German Chancellor Angela Merkel has strongly criticized the administration of President Donald Trump for adopting policies based on a “winners and losers” view of the global affairs rather than on cooperation.

Merkel made the remarks in an interview with Die Zeit weekly on Wednesday, ahead of the upcoming G20 summit due to be held in Hamburg on Friday.

Germany hosts the two-day meeting of the leaders of the world’s 20 major economies, as the agenda of the summit covers controversial issues such as free trade and climate change.

 “As G20 president, it is my job to work on possibilities for agreement and not to contribute to a situation where a lack of communication prevails,” Merkel said.

“While we are looking at the possibilities of cooperation to benefit everyone, globalization is seen by the American administration more as a process that is not about a win-win situation but about winners and losers,” she pointed out.

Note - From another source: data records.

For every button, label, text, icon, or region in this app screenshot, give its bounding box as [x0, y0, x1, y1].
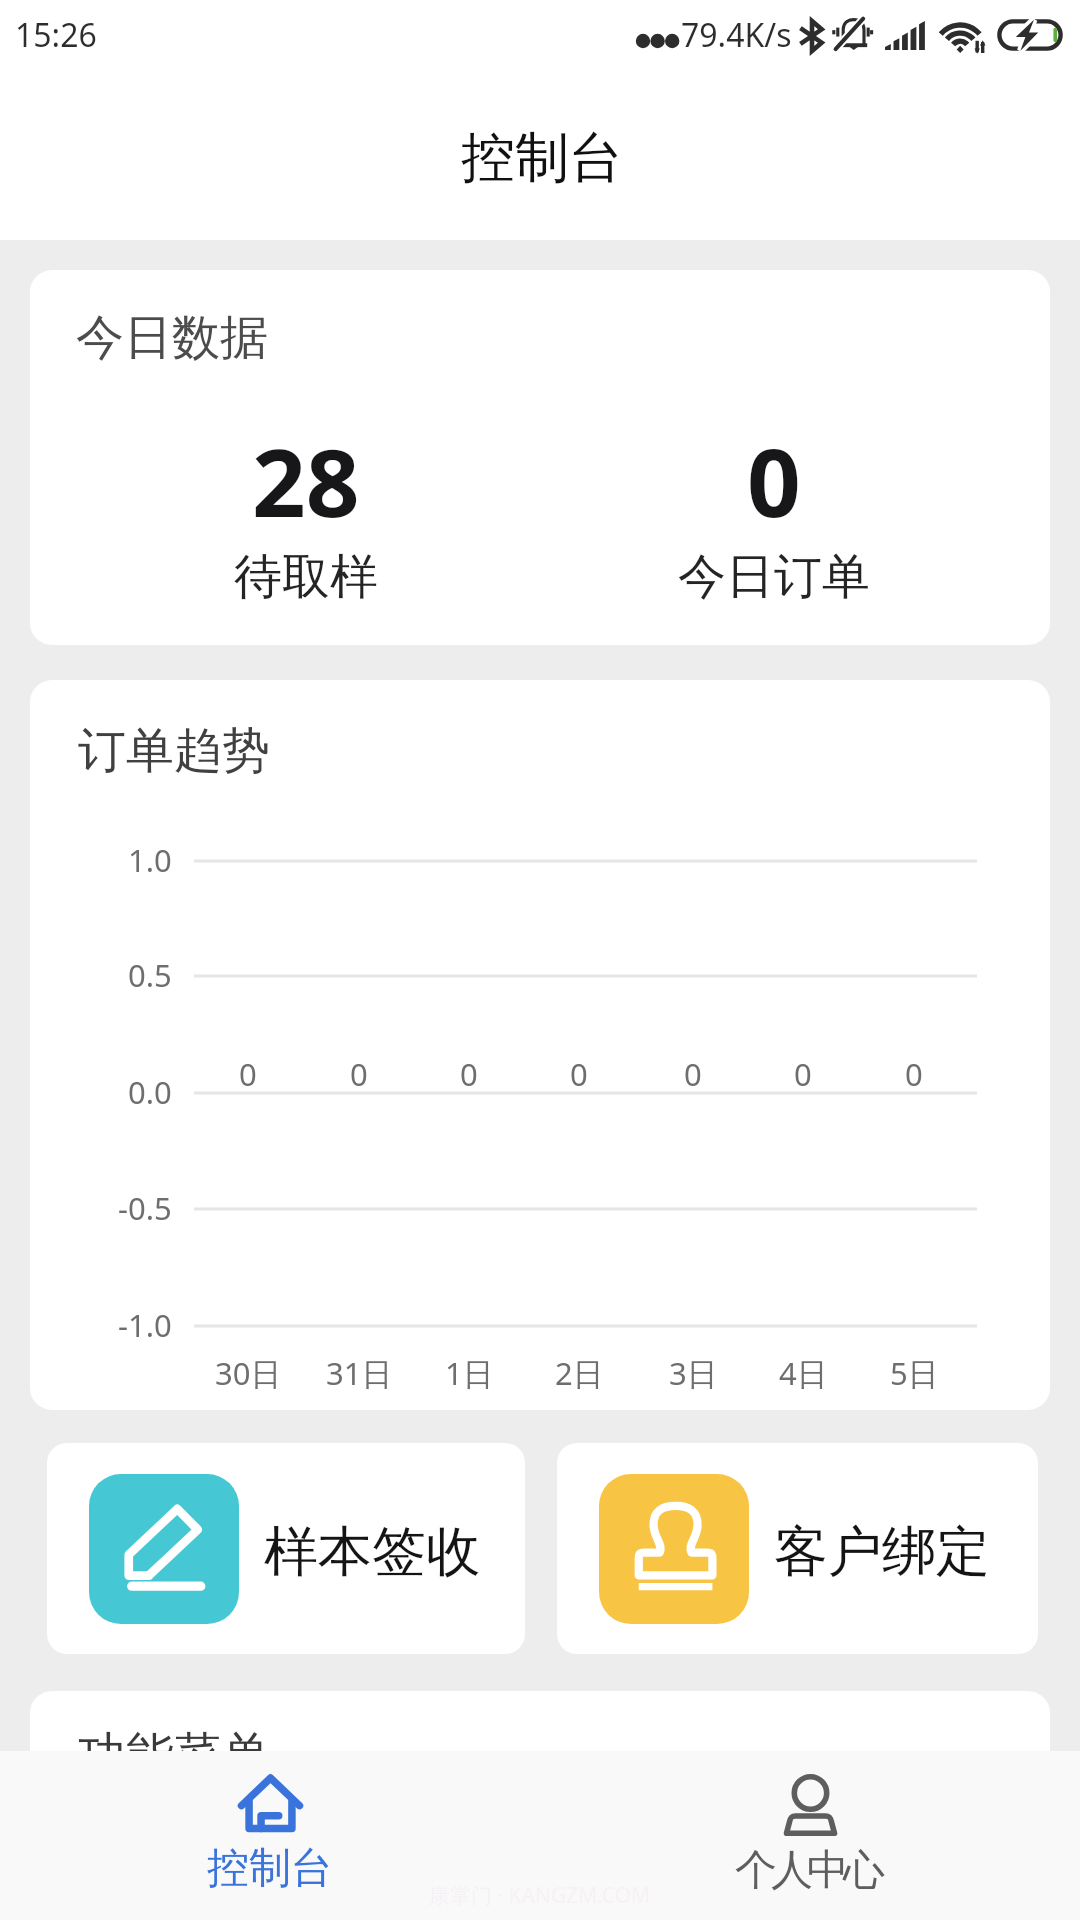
staticText: 31日	[326, 1352, 393, 1394]
staticText: 3日	[669, 1352, 718, 1394]
staticText: 0.5	[128, 954, 172, 996]
staticText: 功能菜单	[78, 1725, 270, 1785]
staticText: 2日	[555, 1352, 604, 1394]
button[interactable]: Profile	[540, 1751, 1080, 1920]
staticText: 28	[252, 417, 360, 545]
staticText: 今日订单	[678, 547, 870, 607]
button[interactable]: Dashboard	[0, 1751, 540, 1920]
staticText: 订单趋势	[78, 721, 270, 781]
staticText: 个人中心	[738, 1844, 882, 1897]
staticText: 0	[905, 1053, 923, 1095]
staticText: 客户绑定	[774, 1518, 990, 1586]
staticText: 0	[350, 1053, 368, 1095]
button[interactable]: 0	[540, 390, 1008, 625]
button[interactable]: 客户绑定	[557, 1443, 1038, 1654]
staticText: 0	[684, 1053, 702, 1095]
staticText: 控制台	[461, 124, 623, 192]
staticText: -1.0	[118, 1304, 172, 1346]
staticText: 79.4K/s	[681, 13, 792, 57]
staticText: 0	[460, 1053, 478, 1095]
staticText: 4日	[779, 1352, 828, 1394]
other: Dashboard	[239, 1774, 302, 1832]
staticText: 30日	[215, 1352, 282, 1394]
staticText: 5日	[890, 1352, 939, 1394]
other: Profile	[779, 1774, 842, 1836]
staticText: 样本签收	[264, 1518, 480, 1586]
staticText: 0	[239, 1053, 257, 1095]
staticText: -0.5	[118, 1187, 172, 1229]
staticText: 待取样	[234, 547, 378, 607]
staticText: 0	[794, 1053, 812, 1095]
staticText: 0	[570, 1053, 588, 1095]
staticText: 15:26	[15, 13, 97, 57]
staticText: 0	[747, 417, 801, 545]
staticText: 1.0	[128, 839, 172, 881]
staticText: 控制台	[207, 1842, 333, 1895]
button[interactable]: 28	[72, 390, 540, 625]
staticText: 1日	[445, 1352, 494, 1394]
button[interactable]: 样本签收	[47, 1443, 525, 1654]
staticText: 今日数据	[76, 308, 268, 368]
staticText: 0.0	[128, 1071, 172, 1113]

The German chancellor slammed the recent remarks by Trump’s national security adviser, Herbert Raymond McMaster, and National Economic Council Director Gary Cohn in a recent Wall Street Journal op-ed that said the world is an arena for competition, not a global community.

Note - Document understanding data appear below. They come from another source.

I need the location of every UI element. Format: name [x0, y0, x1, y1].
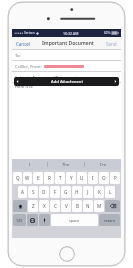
button[interactable]: B [72, 200, 82, 212]
staticText: space [69, 218, 80, 223]
button[interactable]: Change keyboard [27, 214, 38, 226]
button[interactable]: The [48, 159, 84, 170]
staticText: To: [15, 53, 21, 59]
staticText: L [109, 189, 112, 195]
staticText: U [80, 175, 84, 181]
button[interactable]: Send [105, 39, 118, 49]
button[interactable]: W [23, 172, 32, 184]
staticText: I [92, 175, 94, 181]
staticText: Verizon [24, 31, 35, 35]
staticText: M [97, 203, 102, 209]
button[interactable]: return [99, 214, 120, 226]
button[interactable]: J [83, 186, 93, 198]
button[interactable]: space [51, 214, 98, 226]
button[interactable]: L [105, 186, 115, 198]
button[interactable]: Cancel [15, 39, 32, 49]
staticText: S [32, 189, 35, 195]
staticText: K [98, 189, 101, 195]
button[interactable]: Previous [14, 77, 119, 86]
button[interactable]: R [44, 172, 54, 184]
button[interactable]: A [18, 186, 27, 198]
button[interactable]: O [99, 172, 109, 184]
staticText: Add Attachment [51, 79, 83, 85]
button[interactable]: Q [13, 172, 22, 184]
staticText: Important Document [42, 40, 94, 47]
staticText: 82% [104, 31, 110, 35]
button[interactable]: Next [112, 77, 119, 86]
button[interactable]: X [39, 200, 49, 212]
button[interactable]: C [50, 200, 60, 212]
staticText: J [87, 189, 89, 195]
button[interactable]: 123 [13, 214, 26, 226]
staticText: C [54, 203, 57, 209]
staticText: D [42, 189, 46, 195]
button[interactable]: To: [12, 50, 121, 61]
staticText: Z [32, 203, 35, 209]
staticText: 10:32 AM [63, 31, 79, 36]
staticText: T [59, 175, 62, 181]
staticText: X [43, 203, 46, 209]
staticText: Y [70, 175, 73, 181]
staticText: W [25, 175, 30, 181]
staticText: R [48, 175, 51, 181]
button[interactable]: Shift [13, 200, 27, 212]
button[interactable]: G [61, 186, 71, 198]
button[interactable]: Previous [14, 77, 21, 86]
button[interactable]: V [61, 200, 71, 212]
button[interactable]: E [33, 172, 43, 184]
staticText: I'm [100, 162, 107, 168]
staticText: The [62, 162, 70, 168]
staticText: F [54, 189, 57, 195]
button[interactable]: Dictate [39, 214, 50, 226]
staticText: Q [16, 175, 20, 181]
button[interactable]: N [83, 200, 93, 212]
staticText: Here it is! [15, 84, 34, 90]
button[interactable]: Home [59, 246, 75, 262]
button[interactable]: U [77, 172, 87, 184]
button[interactable]: K [94, 186, 104, 198]
button[interactable]: Y [66, 172, 76, 184]
staticText: O [102, 175, 106, 181]
button[interactable]: I [12, 159, 47, 170]
button[interactable]: I [88, 172, 98, 184]
staticText: Cc/Bcc, From: [15, 64, 42, 70]
staticText: Cancel [16, 41, 31, 47]
button[interactable]: Subject: [12, 72, 121, 83]
button[interactable]: Cc/Bcc, From: [12, 61, 121, 72]
button[interactable]: Z [28, 200, 38, 212]
button[interactable]: S [28, 186, 38, 198]
staticText: Important Document [33, 75, 77, 81]
staticText: Subject: [15, 75, 31, 81]
staticText: P [114, 175, 117, 181]
staticText: G [64, 189, 68, 195]
staticText: E [37, 175, 40, 181]
button[interactable]: Backspace [105, 200, 120, 212]
button[interactable]: M [94, 200, 104, 212]
staticText: return [104, 218, 116, 223]
staticText: 123 [16, 218, 23, 223]
button[interactable]: T [55, 172, 65, 184]
button[interactable]: D [39, 186, 49, 198]
staticText: B [76, 203, 79, 209]
button[interactable]: F [50, 186, 60, 198]
staticText: Send [106, 41, 117, 47]
button[interactable]: I'm [85, 159, 121, 170]
button[interactable]: H [72, 186, 82, 198]
staticText: I [29, 162, 31, 168]
staticText: A [21, 189, 24, 195]
staticText: H [75, 189, 79, 195]
button[interactable]: P [110, 172, 120, 184]
staticText: V [65, 203, 68, 209]
staticText: N [86, 203, 90, 209]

Merkel said such statements contradict her views, noting that Germany wants everyone to benefit from economic progress rather than only a few.

On June 1, Trump announced his decision to withdraw the US from the Paris Climate Agreement on cutting global carbon emissions, a move that would have profound effects on the planet and deepen a rift with American allies.

The unexpected announcement came as the summit of G7 leaders of industrial countries in Italy in late May wrapped up in deadlock on the issue, with US partners voicing frustration at the president’s failure to commit to the deal aimed at stemming global warming.

Under Trump, who once called climate change a “hoax” perpetrated by China, Washington has resisted intense pressure from its partners to commit to respecting the global 2015 accord on curbing carbon emissions.

Abandoning the Paris agreement would carry a high political cost internationally, with Europe, Canada, and China and Japan all expressing strong commitment to the deal.